Stabilna kadra i sumienna praca mają być tym, co wiosną ma przynieść efekty. Drużyna rozpocznie przygotowania do rundy rewanżowej w najbliższy wtorek. – Wcześniej moi zawodnicy występowali w szeregu turniejów halowych i stąd decyzja, żeby przygotowania rozpocząć pod koniec miesiąca – tłumaczy Sawczuk.
Zespół przed startem rozgrywek rozegra sześć meczów sparingowych. Olimpiakos najpierw zmierzy się z zespołami z niższych klas rozgrywkowych: Majdanem Sieniawskim, Błękitnymi Obsza, Tarpanem Korchów, by potem rozegrać mecze kontrolne z LKS Stróża, Janowianką Janów Lubelski i Victorią Łukowa Chmielek – Myślę, że ta ilość gier w zupełności wystarczy by optymalnie przygotować się do walki o ligowe punkty – zapewnia szkoleniowiec.

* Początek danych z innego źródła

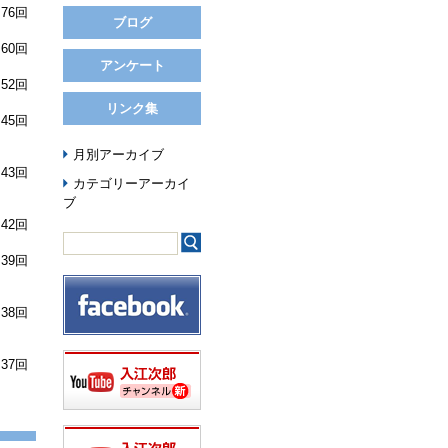
76回
ブログ
60回
アンケート
52回
リンク集
45回
月別アーカイブ
43回
カテゴリーアーカイ
ブ
42回
39回
38回
37回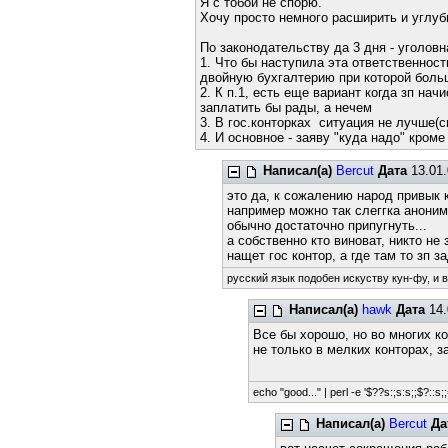
Я с тобой не спорю.
Хочу просто немного расширить и углу
По законодательству да 3 дня - уголовн
1. Что бы наступила эта ответственност
двойную бухгалтерию при которой больш
2. К п.1, есть еще вариант когда зп нач
заплатить бы рады, а нечем
3. В гос.конторках ситуация не лучше(с
4. И основное - заяву "куда надо" кром
Написал(а)
Bercut
Дата
13.01.
это да, к сожалению народ привык 
например можно так слеггка аноним
обычно достаточно припугнуть...
а собственно кто виноват, никто не
нащет гос контор, а где там то зп 
русский язык подобен искуству кун-фу, и 
Написал(а)
hawk
Дата
14.
Все бы хорошо, но во многих ко
не только в мелких конторах, 
echo "good..." | perl -e '$??s:;s:s;;$?::s;;
Написал(а)
Bercut
Да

A jakie są aspiracje zespołu przed rundą rewanżową? – Przed rokiem, jako beniaminek, zanotowaliśmy bardzo dobrą jesień i kiepską wiosnę. Natomiast w tym sezonie pierwsza część sezonu nie wypadła zbyt okazale. Co prawda zagraliśmy kilka fajnych spotkań, ale traciliśmy bramki w końcówkach. Gdyby nie to mielibyśmy na koncie kilka „oczek” więcej. Jednak nie narzekamy. Wiemy, że czeka nas trudna runda rewanżowa bo kilka zespołów jest w zdecydowanie gorszej sytuacji. Osobiście liczę, że w tym sezonie role się odwrócą i po słabszej jesieni wiosną będziemy prezentować się zdecydowanie lepiej – kończy trener Olimpiakosu.